Review by Publisher's Weekly Review

Dennis Holland delivers a well-paced, entertaining performance of Barthelme's classic. As the titular character-the Dead Father, a huge, half-dead, semimechanical godlike ruler-is dragged by a group of his children across his lands toward his burial spot, bizarre and increasingly absurd exploits and conversations unfold. Holland, a seasoned reader of Barthelme's work, does ample justice to the tone and spirit of the text.
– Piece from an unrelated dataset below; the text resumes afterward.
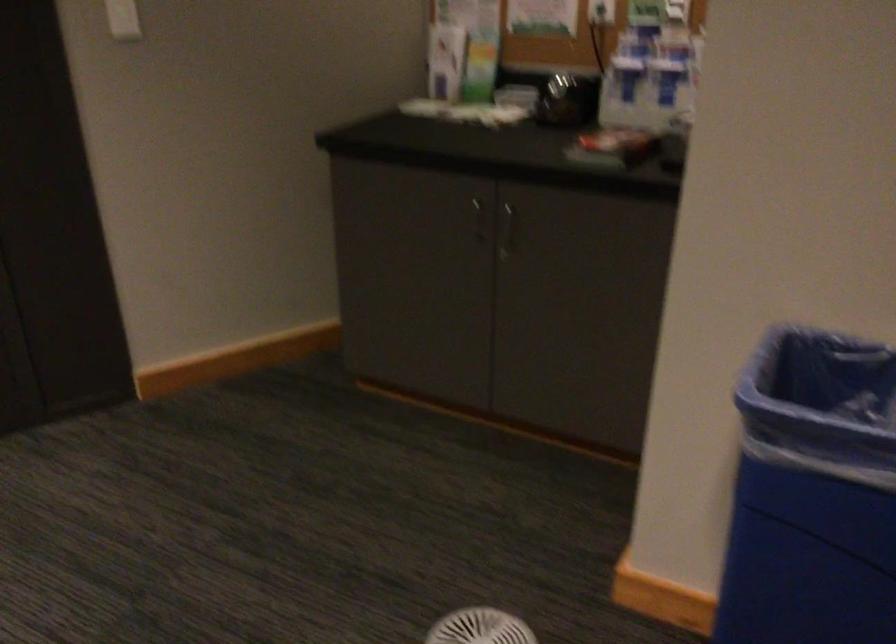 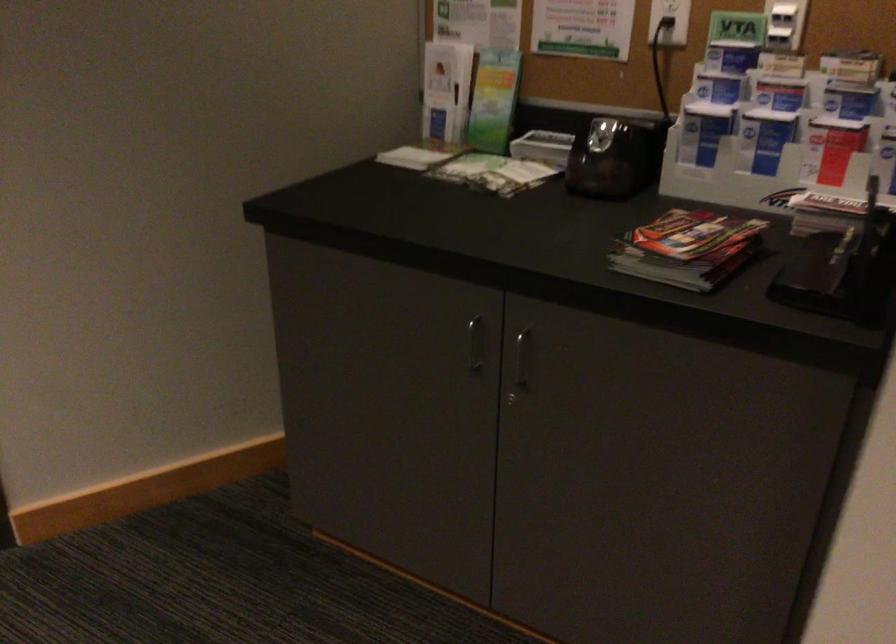 The point at (567, 96) is marked in the first image. Where is the corresponding point in the second image?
His comedic timing is superb, as is his voice for the Dead Father. While the narration will delight Dead Father devotees, listeners less familiar with the author's work may be confused by the novel's experimental style and unconventional plot structure, which transitions unsteadily to audio book. A Farrar, Straus & Giroux paperback. (Feb.) (c) Copyright PWxyz, LLC. All rights reserved

(c) Copyright PWxyz, LLC. All rights reserved
Review by Library Journal Review

Barthelme's odd 1975 novel offers a variety of styles and ponders numerous subjects as it depicts a group of people dragging a carcass across the countryside. For the lit crowd. (c) Copyright 2010. Library Journals LLC, a wholly owned subsidiary of Media Source, Inc. No redistribution permitted.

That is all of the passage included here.